Вась, ты что, подглядывал за мной? Ты что, не доверяешь мне? Следил? Лучше бы подошел, все бы и выяснилось! Мы же пожениться хотим, как ты можешь мне не доверять! Да и не обжималась я, он просто сел поговорить, да я и ушла почти сразу! — оправдывалась Шурочка.
— Ага, ушла сразу! Сначала с Васькой Перцем терлась, потом с этим своим студентом. Я, это, выяснил уже. Таскаешься, да? С Перцем таскаешься? Еще с кем? Не зря по деревне-то говорят, что вы, городские, — курвы все. Мы неделю всего дружим, и ты, это, начала уже!
— Вась, ты что? Ты же знаешь, ты первый у меня! У меня нет никого! И не было! Я же девушка была!
— Да притомила ты меня, девушка, — сплюнул Вася на дощатый тротуар. — То ей больно, то нельзя, то хворает, то не может. На чё ты мне сдалась-то такая? Меня, вон, это, Танька-свинарка из армии ждала. Девка — огонь. И огород вскопать, и за коровой ходить, и мужика ублажить, это, все может. А тут ты прилипла, краля городская. Хорошо, сегодня глаза-то открылись у меня. Все, не ходи за мной!
Вася опять сплюнул. Шурочка проследила, как второй плевок расположился поверх первого плевка. Меткий какой! Он развернулся и пошел обратно к клубу, а Шурочка добрела до Лизаветиного двора, уселась на лавочку и попыталась сообразить, что, собственно говоря, произошло? Все? Вася теперь на ней не женится? Или это у них первая ссора?
У забора раздалось кошачье взмуркивание.
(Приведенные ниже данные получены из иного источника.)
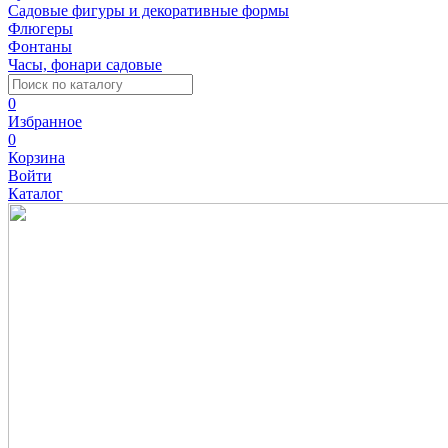
Садовые фигуры и декоративные формы
Флюгеры
Фонтаны
Часы, фонари садовые
0
Избранное
0
Корзина
Войти
Каталог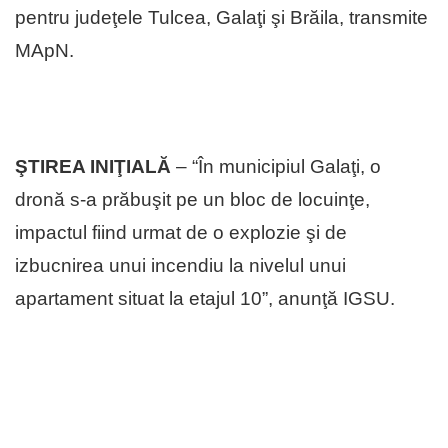
pentru judeţele Tulcea, Galaţi şi Brăila, transmite
MApN.
ŞTIREA INIŢIALĂ
– “În municipiul Galaţi, o
dronă s-a prăbuşit pe un bloc de locuinţe,
impactul fiind urmat de o explozie şi de
izbucnirea unui incendiu la nivelul unui
apartament situat la etajul 10”, anunţă IGSU.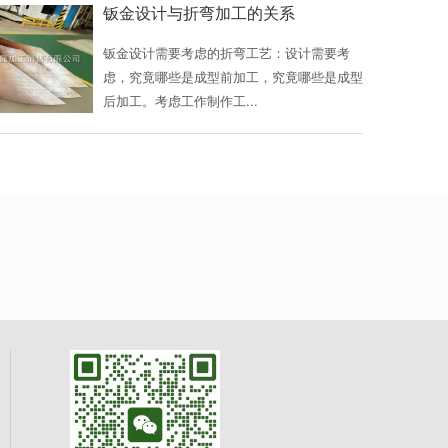
钣金设计与折弯加工的关系
钣金设计需要考虑的折弯工艺：设计需要考
虑，究竟哪些是成型前加工，究竟哪些是成型
后加工。考虑工作制作工...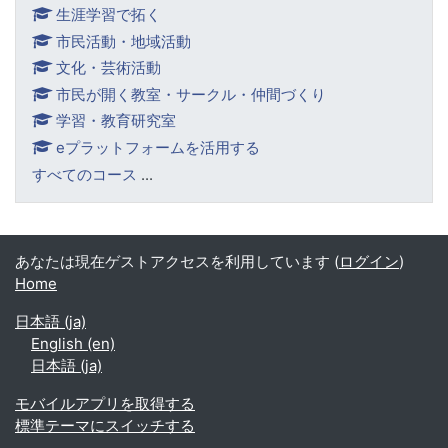
生涯学習で拓く
市民活動・地域活動
文化・芸術活動
市民が開く教室・サークル・仲間づくり
学習・教育研究室
eプラットフォームを活用する
すべてのコース
...
あなたは現在ゲストアクセスを利用しています (
ログイン
)
Home
日本語 ‎(ja)‎
English ‎(en)‎
日本語 ‎(ja)‎
モバイルアプリを取得する
標準テーマにスイッチする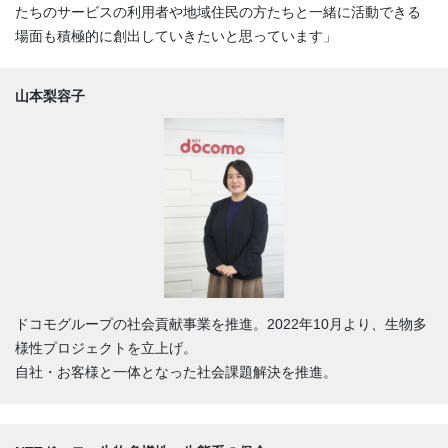
たちのサービスの利用者や地域住民の方たちと一緒に活動できる
場面も積極的に創出していきたいと思っています」
山本梨容子
ドコモグループの社会貢献事業を推進。2022年10月より、生物多
様性プロジェクトを立上げ。
自社・お客様と一体となった社会課題解決を推進。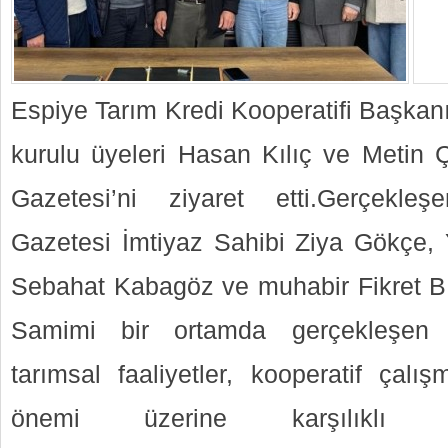
Espiye Tarım Kredi Kooperatifi Başkanı
kurulu üyeleri Hasan Kılıç ve Metin Çe
Gazetesi’ni ziyaret etti.Gerçekle
Gazetesi İmtiyaz Sahibi Ziya Gökçe, Y
Sebahat Kabagöz ve muhabir Fikret Bıyı
Samimi bir ortamda gerçekleşen 
tarımsal faaliyetler, kooperatif çalı
önemi üzerine karşılıklı gö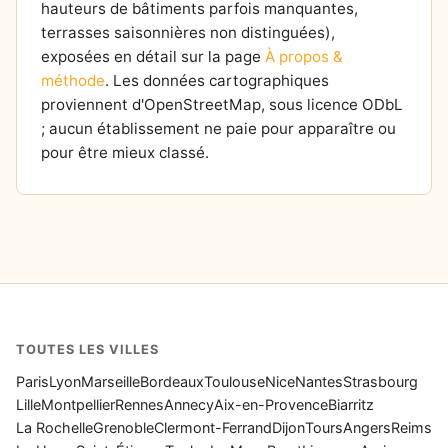
hauteurs de bâtiments parfois manquantes,
terrasses saisonnières non distinguées),
exposées en détail sur la page
À propos &
méthode
. Les données cartographiques
proviennent d'OpenStreetMap, sous licence ODbL
; aucun établissement ne paie pour apparaître ou
pour être mieux classé.
TOUTES LES VILLES
Paris
Lyon
Marseille
Bordeaux
Toulouse
Nice
Nantes
Strasbourg
Lille
Montpellier
Rennes
Annecy
Aix-en-Provence
Biarritz
La Rochelle
Grenoble
Clermont-Ferrand
Dijon
Tours
Angers
Reims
Шурочка вгляделась. Роскошный рыжий кот выводил вкрадчивые рулады, как бы обещая той, что откликнется, любовь и неземное наслаждение. «Вот дает, — подумала Шурочка, — прямо серенада. Была бы я кошкой, не устояла бы». На призыв откликнулась серая Лизаветина кошечка. Она выпрыгнула из форточки, тихонько мяукнула рыжему ловеласу и побежала в огород. Рыжий метнулся следом. Шурочка пошла спать.
Глава 9
— Александра, ты извини, но мне, наверное, придется ехать в район, лечь в больницу на неделю. Пацанов я маме оставлю. А ты у меня одна жить не можешь. Отдай ключи, пожалуйста. — Лизавета отводила глаза. Она явно говорила неправду. Впрочем, Шурочка не удивилась. Все логично, все ожидаемо, все к тому и шло со вчерашних злосчастных танцев.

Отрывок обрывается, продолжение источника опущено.